Aspirasi yang disampaikan oleh para mahasiswa juga akan diteruskan oleh KAHAM UII ke pihak kampus melalui surat rekomendasi yang menjamin hak-hak mahasiswa.
“Jadi aspirasi-aspirasi itu nanti kita akan membuatkan surat rekomendasi ke kampus bahwa ini isu ini merupakan isu atau keresahan mahasiswa saat ini gitu yang seharusnya dipenuhi oleh kampus. Hak-hak itu tadi seperti ruang berekspresi, aman dari pelecehan seksual, dan segala macem itu,” Jelas Fathli Rais (6/11).
Kami juga mewawancarai Nabila Aulia Zahra atau akrab disapa Bela yang merupakan calon anggota KAHAM UII terkait tanggapannya mengenai aksi ini.
“Karena yang seperti yang kita tahu tadi bahwa pelakunya belum diadili secara sah sampai sekarang. Harapan aku kedepannya mungkin pihak kampus bisa lebih bijak untuk menanggapi kasus-kasus seperti ini. Dan kita juga sebagai mahasiswa tentunya harus kritis untuk tidak membiarkan kejadian seperti ini terulang lagi, dan lebih berhati-hati lagi juga,” ucap Bela (6/11).
Fathli Rais selaku Direktur dari KAHAM UII juga memberikan tanggapan terkait kasus yang terjadi pada Slamet Saroyo.
“Pandangan saya itu mahasiswa sudah seharusnya mencontoh perilaku atau aksi nyata dari Slamet Saroyo ini. Jadi, banyak sekali mahasiswa-mahasiswa yang mungkin sekarang terbelenggu di ruang kelas juga. Sudah seharusnya kita seperti Slamet Saroyo itu kembali membawa berita benar,” tegas Fathli Rais (6/11).

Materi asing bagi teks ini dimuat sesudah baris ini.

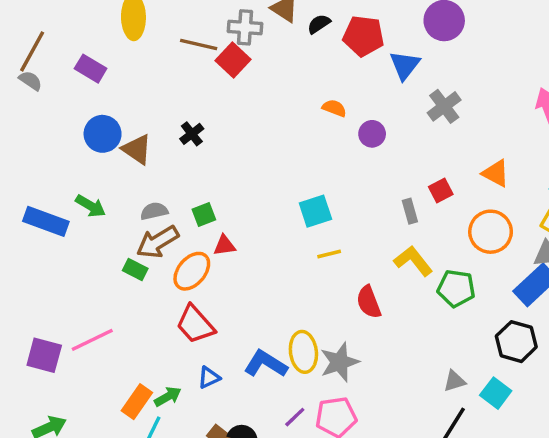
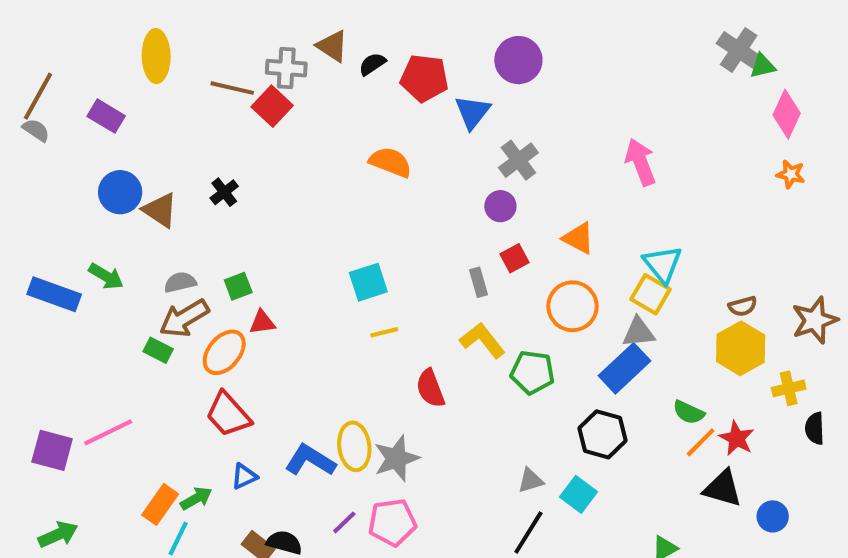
orange semicircle: (334, 108) -> (390, 162), size x1.5
purple circle: (372, 134) -> (500, 206), moved

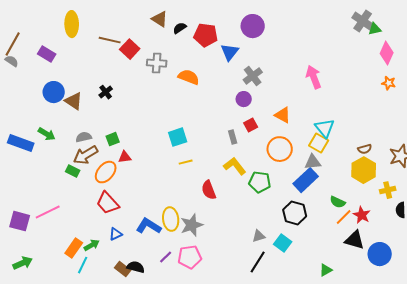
gray cross: (286, 68) -> (157, 63), moved
blue circle: (773, 516) -> (380, 254), size x1.5

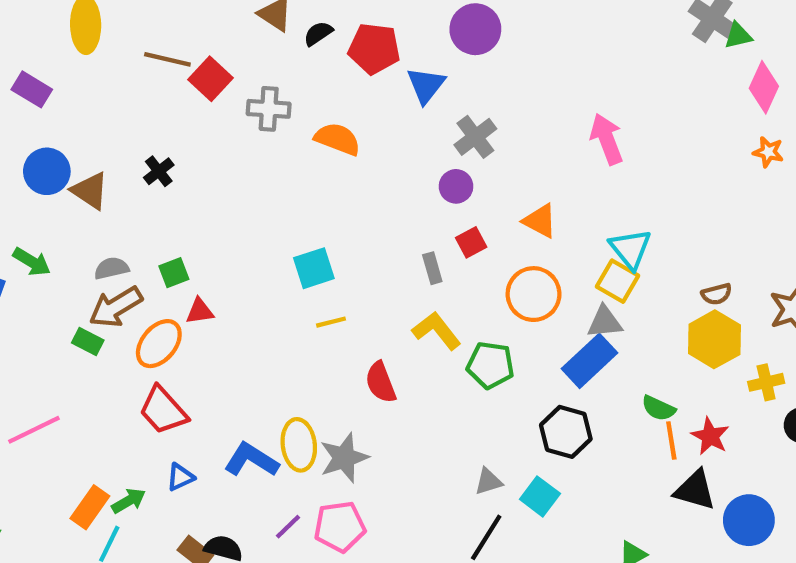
orange line: (344, 217) -> (671, 440), turned -54

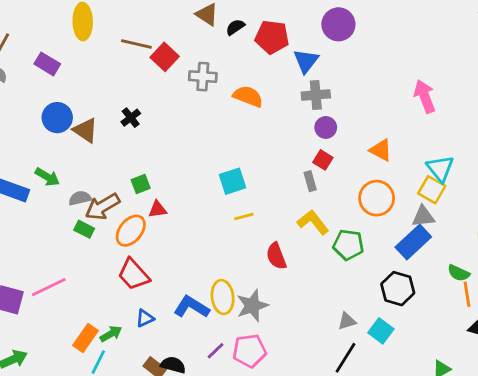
gray cross: (475, 137) -> (316, 95), moved, turned 32
red square: (471, 242) -> (323, 160), moved, turned -30
gray semicircle: (111, 268) -> (80, 198), moved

Lebih lanjut, KAHAM UII berharap isu ini mendapat perhatian lebih dari pihak kampus juga mahasiswa. Harapannya KAHAM UII juga dapat melanjutkan agenda lanjutan dari aksi ini berupa talkshow pada Hari Kemanusiaan Internasional 10 Desember. Fathli dan Bela berharap bahwa melalui isu ini, mahasiswa dapat lebih kritis dan mampu menyuarakan pendapatnya tanpa harus takut akan diskriminasi serta dapat membuka mata terhadap isu lainnya baik disekitar kampus maupun diluar kampus.